Obviously this isn't fully fleshed out. There'd need to be something for compressed files too that yield only an io.Reader.

embed package approach

The other high-level approach is to not have a magic //go:embed syntax and instead just let users write Go code in some new "embed" or "golang.org/x/foo/embed" package:

var Static = embed.Dir("static")
var Logo = embed.File("images/logo.jpg")
var Words = embed.CompressedReader("dict/words")

Then have cmd/go recognize the calls to embed.Foo("foo/*.js") etc and glob do the work in cmd/go, rather than at runtime. Or maybe certain build tags or flags could make it fall back to doing things at runtime instead.

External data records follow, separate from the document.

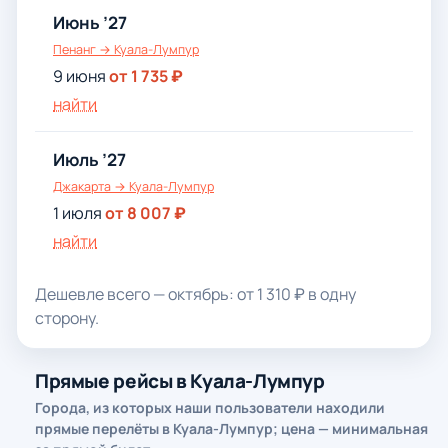
Июнь ’27
Пенанг → Куала-Лумпур
9 июня
от 1 735 ₽
найти
Июль ’27
Джакарта → Куала-Лумпур
1 июля
от 8 007 ₽
найти
Дешевле всего — октябрь: от 1 310 ₽ в одну
сторону.
Прямые рейсы в Куала-Лумпур
Города, из которых наши пользователи находили
прямые перелёты в Куала-Лумпур; цена — минимальная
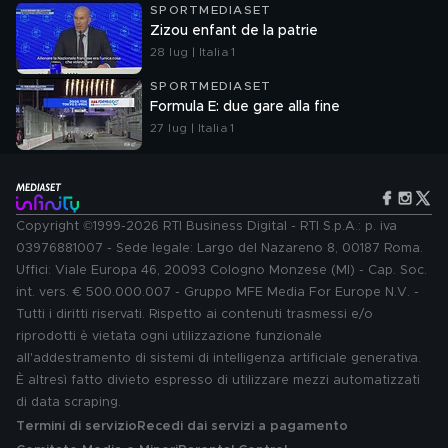
SPORTMEDIASET
Zizou enfant de la patrie
28 lug | Italia 1
SPORTMEDIASET
Formula E: due gare alla fine
27 lug | Italia 1
Copyright ©1999-2026 RTI Business Digital - RTI S.p.A.: p. iva
03976881007 - Sede legale: Largo del Nazareno 8, 00187 Roma.
Uffici: Viale Europa 46, 20093 Cologno Monzese (MI) - Cap. Soc.
int. vers. € 500.000.007 - Gruppo MFE Media For Europe N.V. -
Tutti i diritti riservati. Rispetto ai contenuti trasmessi e/o
riprodotti è vietata ogni utilizzazione funzionale
all'addestramento di sistemi di intelligenza artificiale generativa.
È altresì fatto divieto espresso di utilizzare mezzi automatizzati
di data scraping.
Termini di servizio
Recedi dai servizi a pagamento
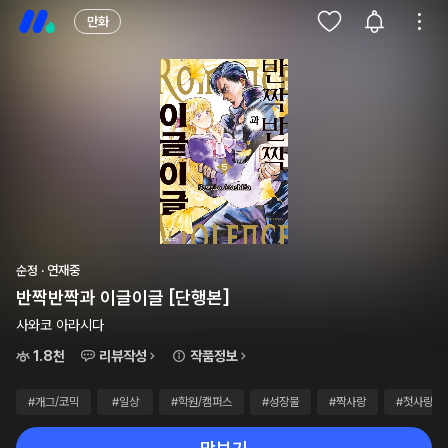
만화
순정 · 연재중
반짝반짝과 이글이글 [단행본]
사와코 아라시다
1.8천
리뷰작성
작품정보
#개그/코믹
#일상
#학원/캠퍼스
#성장물
#짝사랑
#첫사랑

Perkeep (linked above) has such a mode, which is nice to speed up incremental development where you don't care about linking one big binary.

Concerns

Pick a style (//go:embed* vs a magic package).
Block certain files?
- Probably block embedding ../../../../../../../../../../etc/shadow
- Maybe block reaching into .git too

The text was updated successfully, but these errors were encountered:

ianlancetaylor · 2019-12-04T00:01:22Z

It's worth considering whether embedglob should support a complete file tree, perhaps using the ** syntax supported by some Unix shells.

ghost · 2019-12-04T01:39:24Z

Some people would need the ability to serve the embedded assets with HTTP using the http.FileServer.

I personally use either mjibson/esc (which does that) or in some cases my own file embedding implementation which renames files to create unique paths and adds a map from the original paths to the new ones, e.g. "/js/bootstrap.min.js": "/js/bootstrap.min.827ccb0eea8a706c4c34a16891f84e7b.js". Then you can use this map in the templates like this: href="{{ static_path "/css/bootstrap.min.css" }}".

cespare · 2019-12-04T02:12:26Z

I think a consequence of this would be that it would be nontrivial to figure out what files are necessary to build a program.

The //go:embed approach introduces another level of complexity too. You'd have to parse the magic comments in order to even typecheck the code. The "embed package" approach seems friendlier to static analysis.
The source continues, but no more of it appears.